Work task: In this exercise, retype exactly the lines from the start of the entries through the line bearing "Tricouri Squid Game", leaving every picture out.
• • • • •
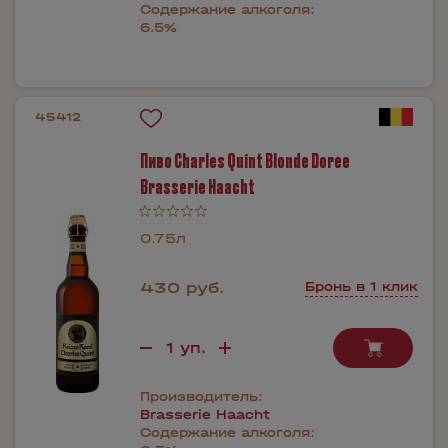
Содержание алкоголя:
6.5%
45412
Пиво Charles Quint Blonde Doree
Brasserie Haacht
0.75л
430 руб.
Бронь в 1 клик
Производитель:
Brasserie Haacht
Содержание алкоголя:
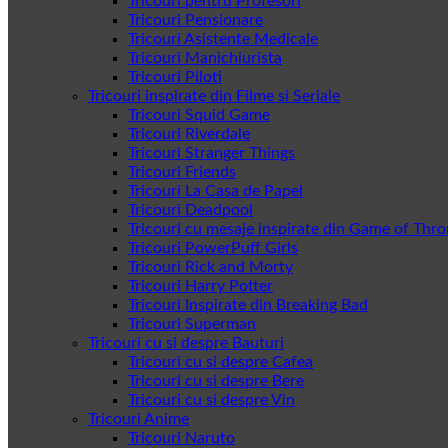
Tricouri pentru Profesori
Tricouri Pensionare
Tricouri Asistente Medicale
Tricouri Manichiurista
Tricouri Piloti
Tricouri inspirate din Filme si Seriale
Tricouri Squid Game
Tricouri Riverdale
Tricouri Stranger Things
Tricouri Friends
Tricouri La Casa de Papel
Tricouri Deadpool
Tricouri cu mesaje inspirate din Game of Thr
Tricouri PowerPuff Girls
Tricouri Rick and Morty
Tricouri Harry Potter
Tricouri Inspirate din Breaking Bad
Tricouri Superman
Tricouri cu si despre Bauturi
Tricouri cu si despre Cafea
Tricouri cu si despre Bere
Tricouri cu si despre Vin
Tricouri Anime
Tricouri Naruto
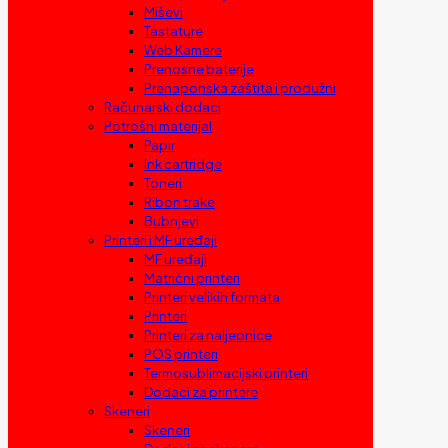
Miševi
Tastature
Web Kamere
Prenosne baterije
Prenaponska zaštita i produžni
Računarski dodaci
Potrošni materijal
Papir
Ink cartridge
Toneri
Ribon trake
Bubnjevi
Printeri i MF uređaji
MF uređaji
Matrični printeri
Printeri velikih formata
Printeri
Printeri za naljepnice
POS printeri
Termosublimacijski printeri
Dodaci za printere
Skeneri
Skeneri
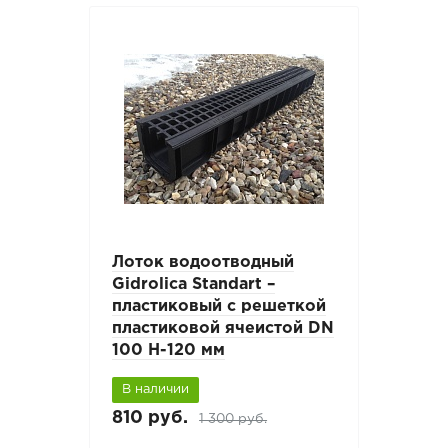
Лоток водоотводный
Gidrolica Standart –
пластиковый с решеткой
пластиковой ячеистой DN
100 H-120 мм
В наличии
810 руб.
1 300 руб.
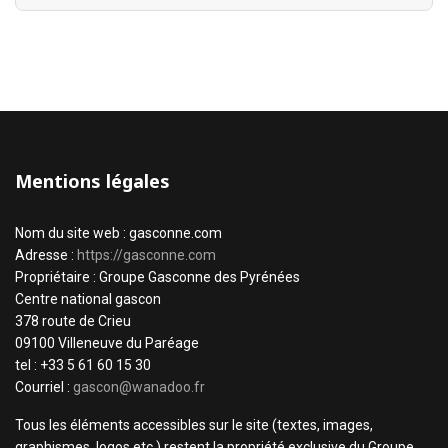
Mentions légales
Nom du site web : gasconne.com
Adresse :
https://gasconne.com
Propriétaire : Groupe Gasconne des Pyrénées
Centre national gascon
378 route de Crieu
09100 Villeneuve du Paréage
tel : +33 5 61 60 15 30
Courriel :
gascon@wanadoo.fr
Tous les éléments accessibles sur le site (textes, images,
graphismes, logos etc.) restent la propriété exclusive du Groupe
• • • • •
Answer to the exercise:
Содержание алкоголя:
6.5%
45412
Пиво Charles Quint Blonde Doree
Brasserie Haacht
0.75л
430 руб.
Бронь в 1 клик
Производитель:
Brasserie Haacht
Содержание алкоголя:
Tricouri pentru Profesori
Tricouri Pensionare
Tricouri Asistente Medicale
Tricouri Manichiurista
Tricouri Piloti
Tricouri inspirate din Filme si Seriale
Tricouri Squid Game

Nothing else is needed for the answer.